▶ Data provided
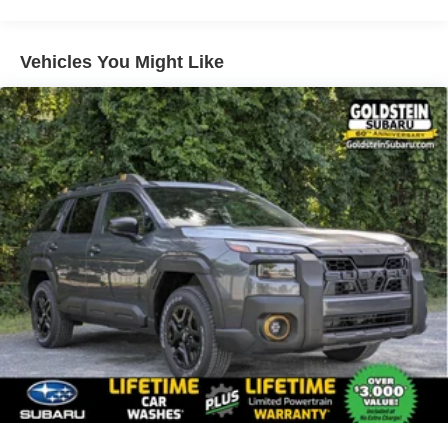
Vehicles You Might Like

...

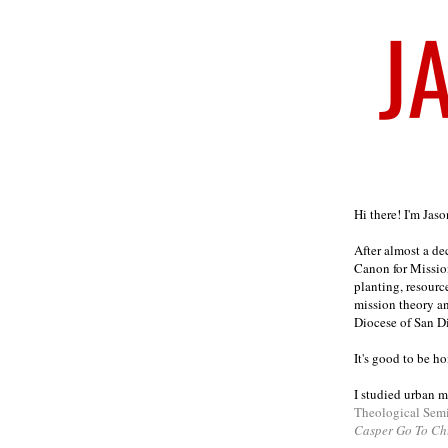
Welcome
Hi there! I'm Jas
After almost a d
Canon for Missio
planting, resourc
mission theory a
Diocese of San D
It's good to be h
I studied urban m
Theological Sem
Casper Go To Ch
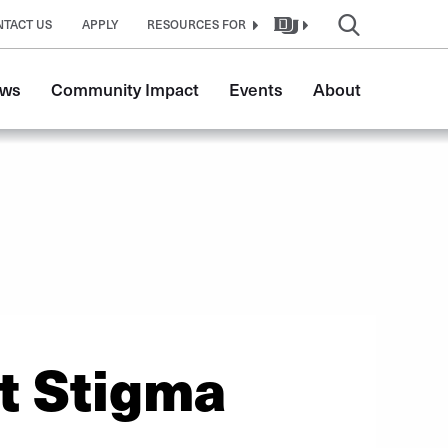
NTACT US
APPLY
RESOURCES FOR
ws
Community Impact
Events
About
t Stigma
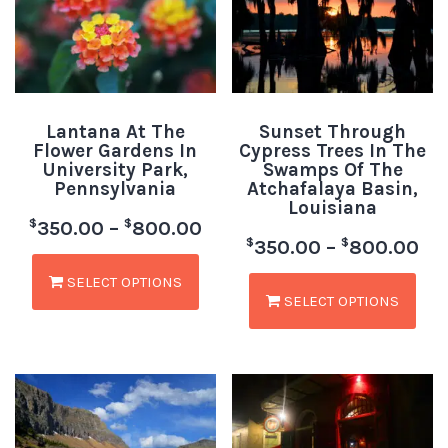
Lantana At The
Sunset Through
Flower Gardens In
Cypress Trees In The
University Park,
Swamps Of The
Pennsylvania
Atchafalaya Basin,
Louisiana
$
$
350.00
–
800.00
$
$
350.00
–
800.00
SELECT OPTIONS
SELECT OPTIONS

* * *

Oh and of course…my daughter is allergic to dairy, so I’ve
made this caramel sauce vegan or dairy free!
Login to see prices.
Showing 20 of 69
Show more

▶ Work to complete
The lines to copy are those in the listing that contain the word "dairy".

▶ Response to the task
Oh and of course…my daughter is allergic to dairy, so I’ve
made this caramel sauce vegan or dairy free!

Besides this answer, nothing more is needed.